Y la música levantó ecos a su alrededor. Esta vez era una melodía diferente, un pasacalle rebosante de picardía y comicidad, tan contagioso que los ruiseñores posados en las ramas de robles y vallenwoods empezaron a trinar imitando la música.
Luin
frenó la carrera hasta ir al trote y después al paso; Sturm, sin aliento y desconcertado, consiguió por fin encaramarse a su lomo.
—¡Por Branchala que ha sido algo muy extraño! —musitó el joven.
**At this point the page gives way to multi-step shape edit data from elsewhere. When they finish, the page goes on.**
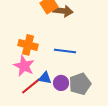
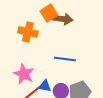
orange cross: (28, 45) -> (28, 32), moved

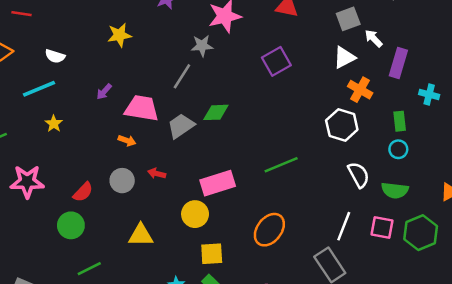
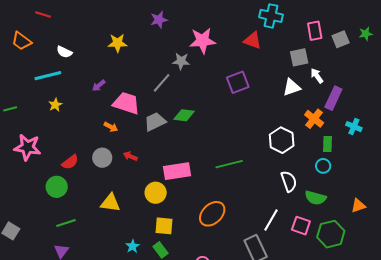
orange cross: (360, 90) -> (314, 119), moved

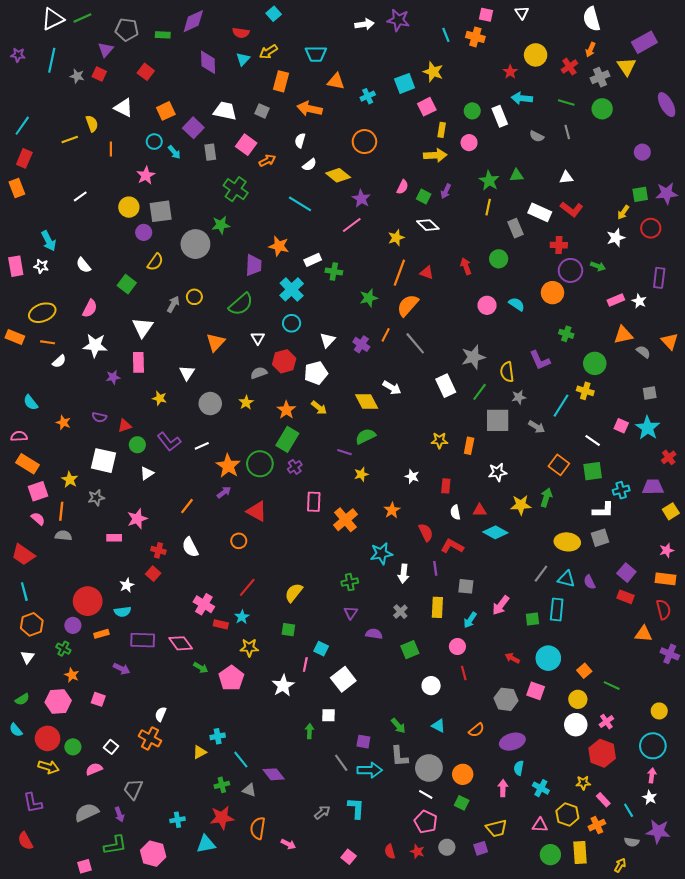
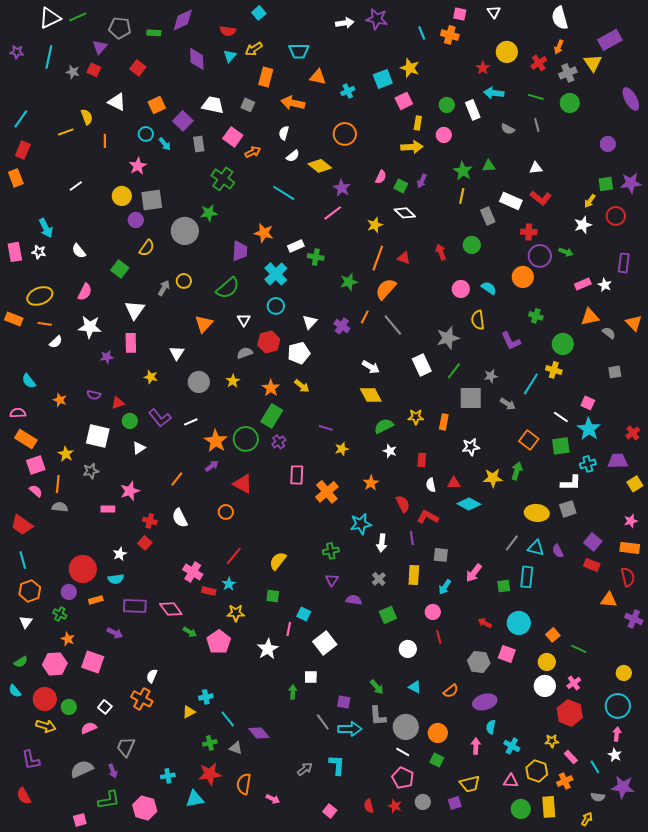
yellow semicircle: (507, 372) -> (478, 320), moved
yellow diamond: (367, 401) -> (371, 395), moved
cyan star: (648, 428) -> (589, 429), moved
green semicircle: (366, 436) -> (384, 426), moved
pink square: (98, 699) -> (93, 662), size x1.6

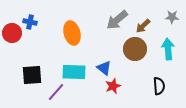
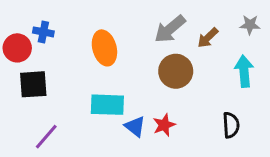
brown circle: (135, 49) -> (176, 71), moved
blue triangle: (104, 68) -> (135, 126), moved
black square: (32, 75) -> (33, 84), moved
purple line: (56, 92) -> (46, 137), moved

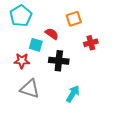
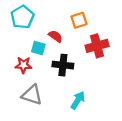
red cross: (91, 43) -> (97, 46), size x1.5

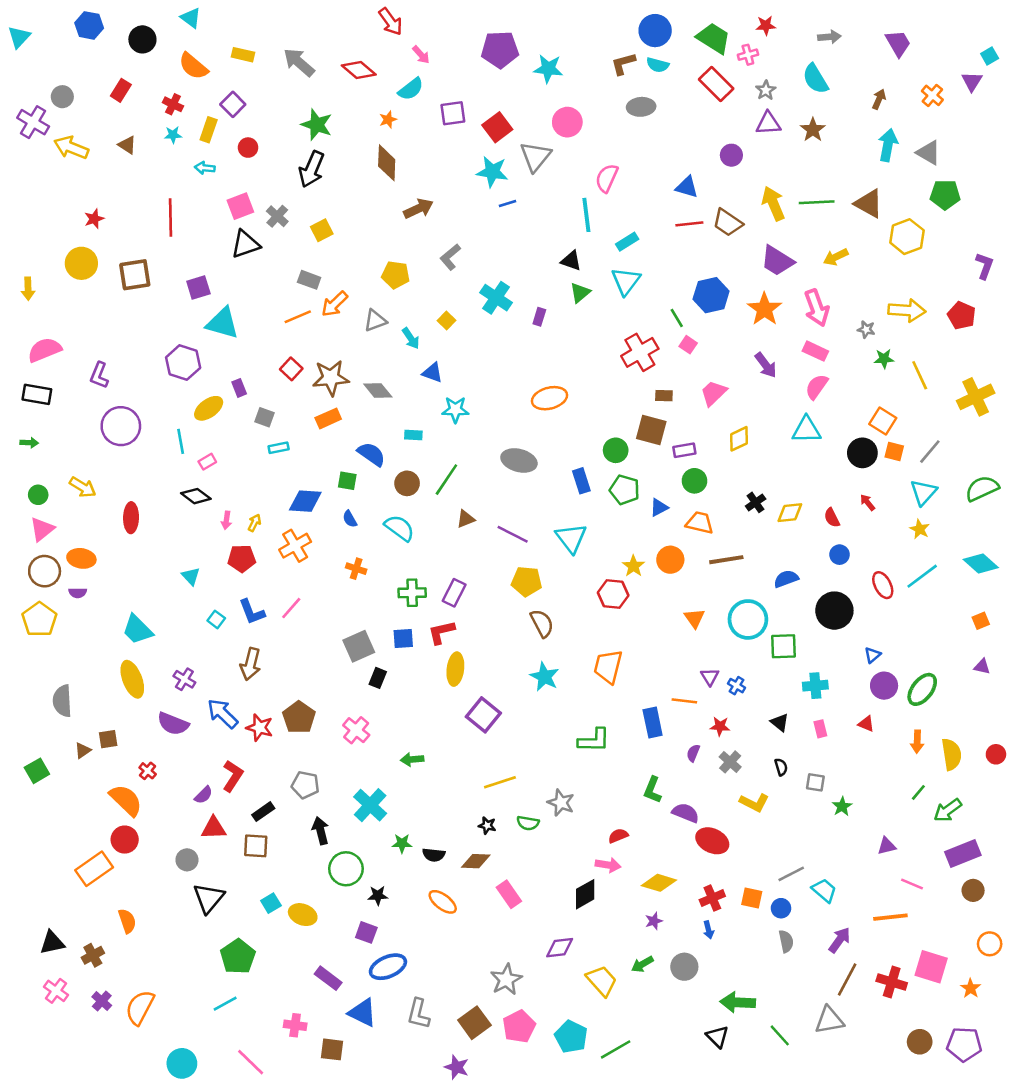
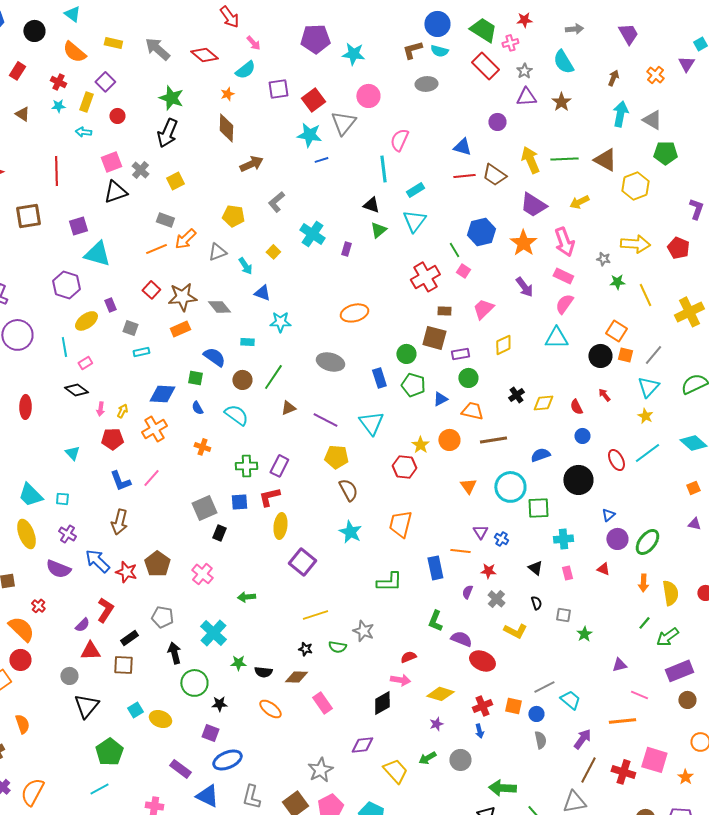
cyan square: (216, 619) -> (62, 499), moved, turned -32

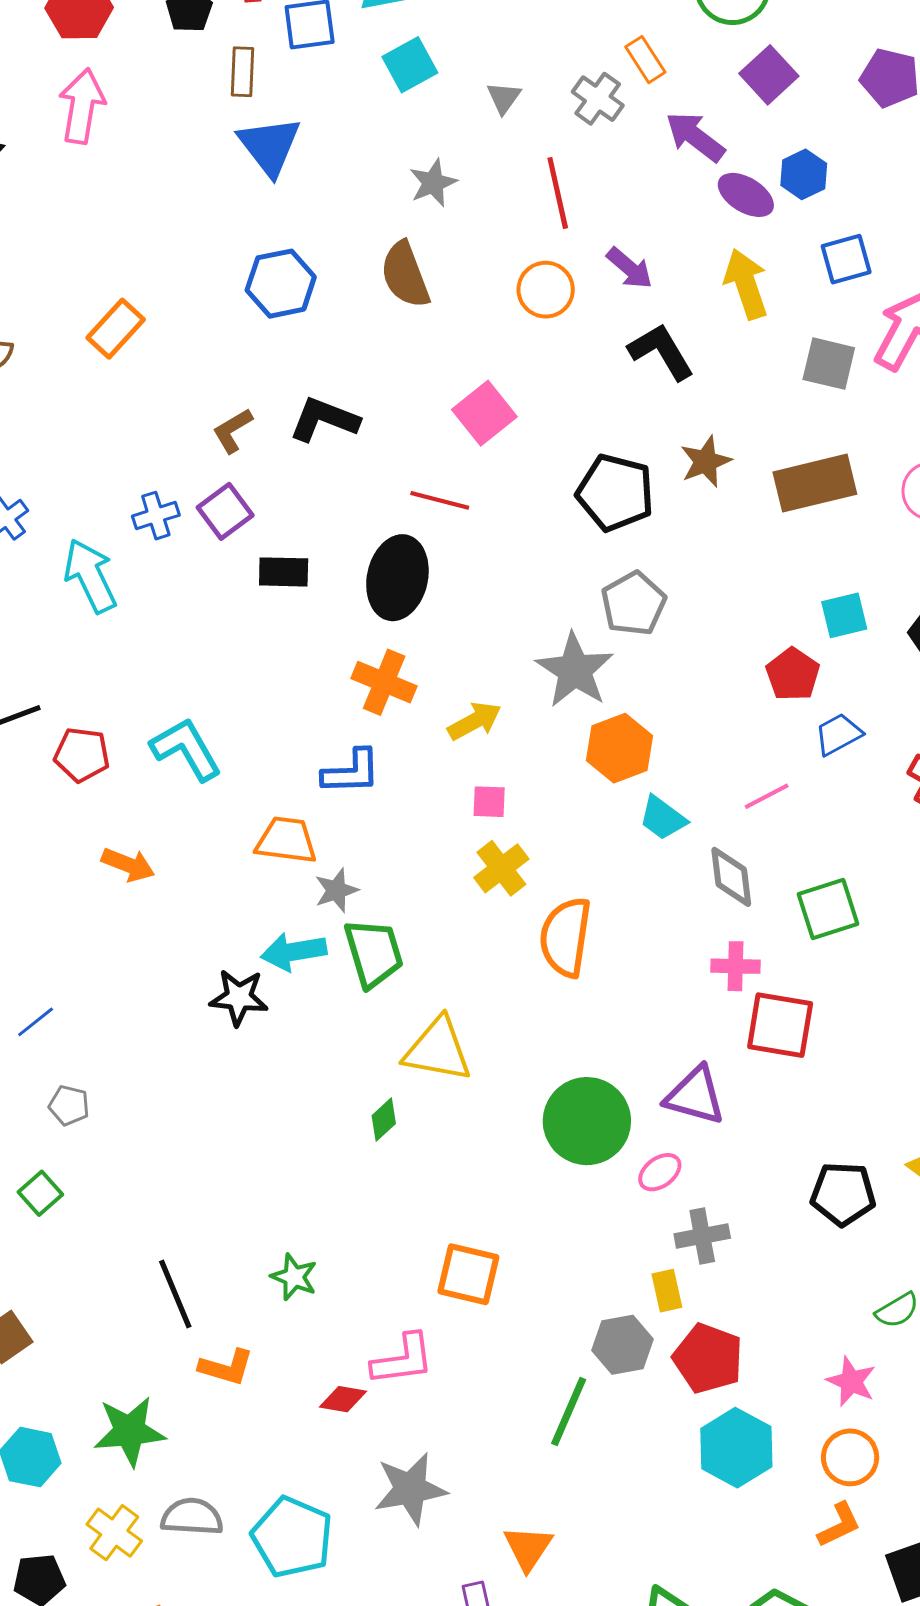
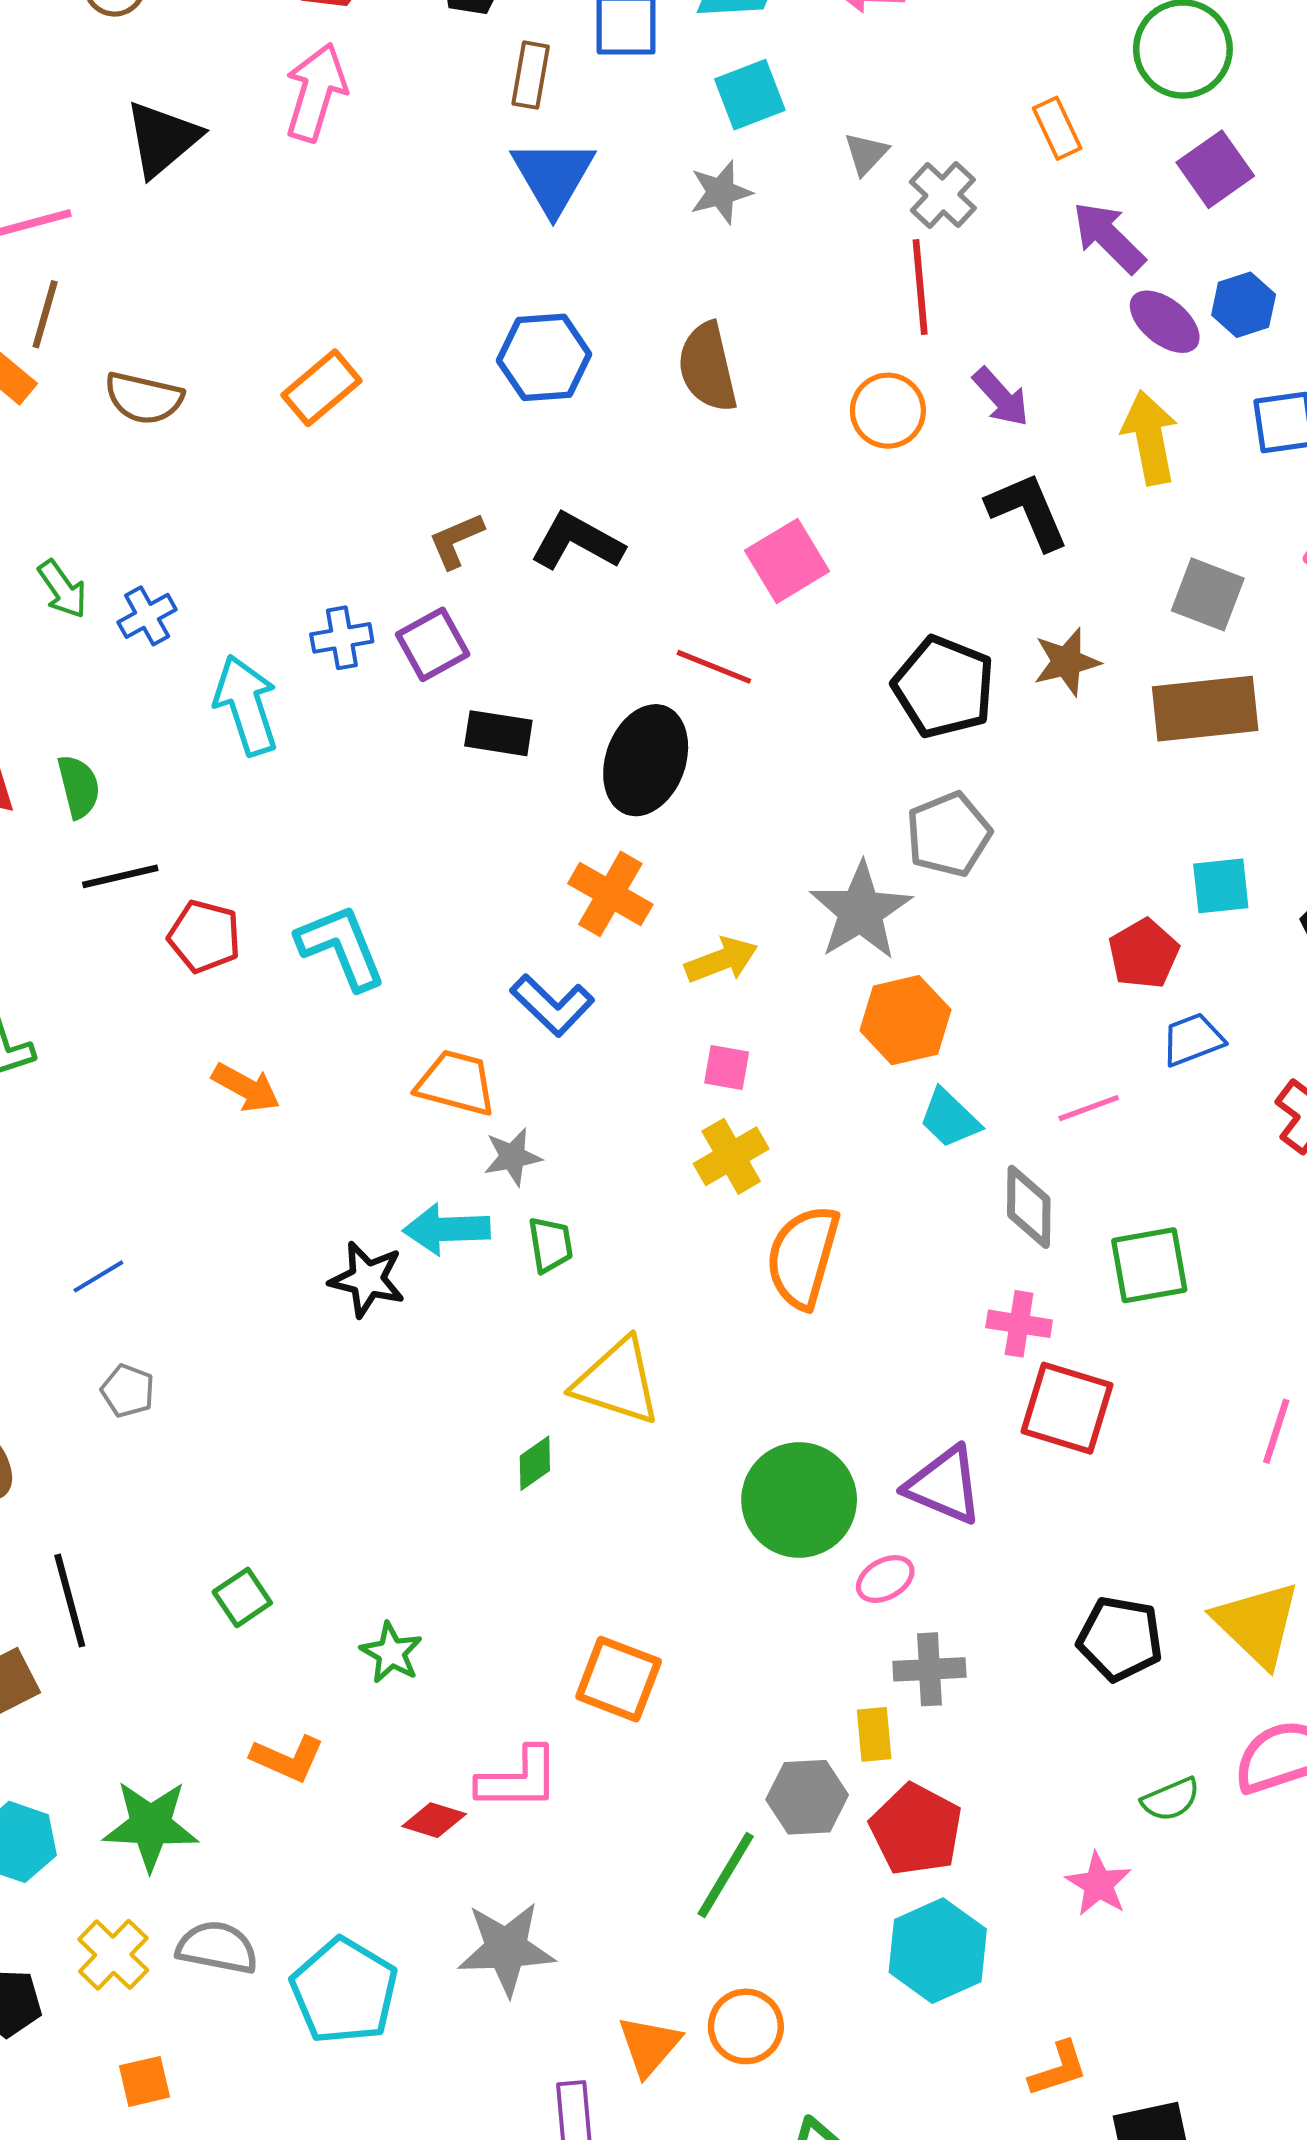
gray cross: (598, 99) -> (943, 195), moved
gray star: (433, 183) -> (721, 192), moved
gray square: (829, 364) -> (1208, 594), moved
blue L-shape: (351, 772) -> (552, 1005), turned 38
green trapezoid: (374, 953) -> (550, 1245), size x0.6
green square: (40, 1193) -> (242, 1597), moved
black line: (175, 1294) -> (70, 1601), moved
orange circle: (850, 1457) -> (746, 2026), moved

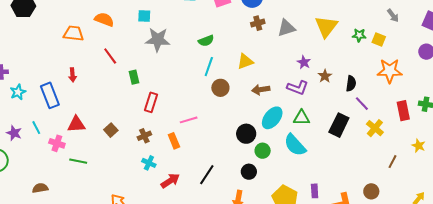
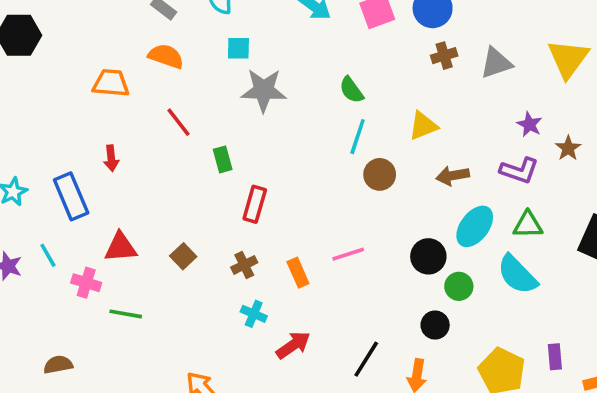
green semicircle: (206, 41) -> (351, 90), turned 77
pink line: (189, 120) -> (348, 254), moved
black line: (207, 175) -> (366, 359), moved

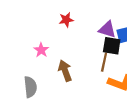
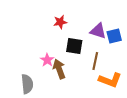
black square: (112, 46) -> (74, 46), moved
pink star: (41, 50) -> (47, 60), moved

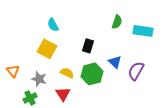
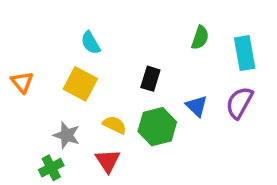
cyan rectangle: (143, 31) -> (245, 53), turned 72
orange triangle: (13, 71) -> (22, 82), moved
purple semicircle: (136, 71) -> (239, 103), moved

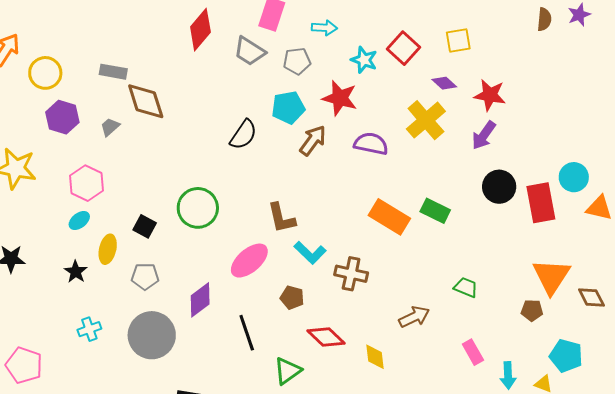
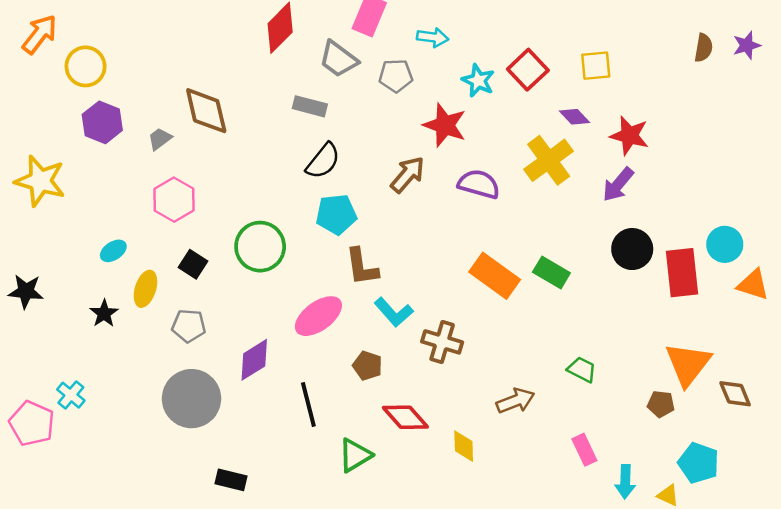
gray rectangle: (113, 72) -> (310, 106), moved
cyan pentagon: (288, 108) -> (336, 214), moved
pink hexagon: (87, 183) -> (174, 200), moved
cyan cross: (89, 329) -> (71, 395), moved, turned -35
Miró en derredor a medida que la niebla se dispersaba y caía sobre la dura y seca tierra como una llovizna. Sobre su cabeza, las estrellas aparecieron en el cielo nocturno; primero fueron las lunas, y a continuación Sirrion y Reorx. Por su posición, calculó que se encontraba varios kilómetros más al sur de donde estaba antes.
—¿Qué…, qué fue eso,
Luin? —
preguntó—. ¿Y dónde estamos ahora?
La niebla había desaparecido por completo y desde el lomo de la yegua Sturm veía una extensión considerable de las abiertas llanuras. Se divisaba un pueblo a lo lejos, por el oeste, con sus tenues luces parpadeando en la clara noche invernal. Era una perspectiva invitadora: calor y refugio para las horas, pocas o muchas, que quedaran hasta la salida del sol.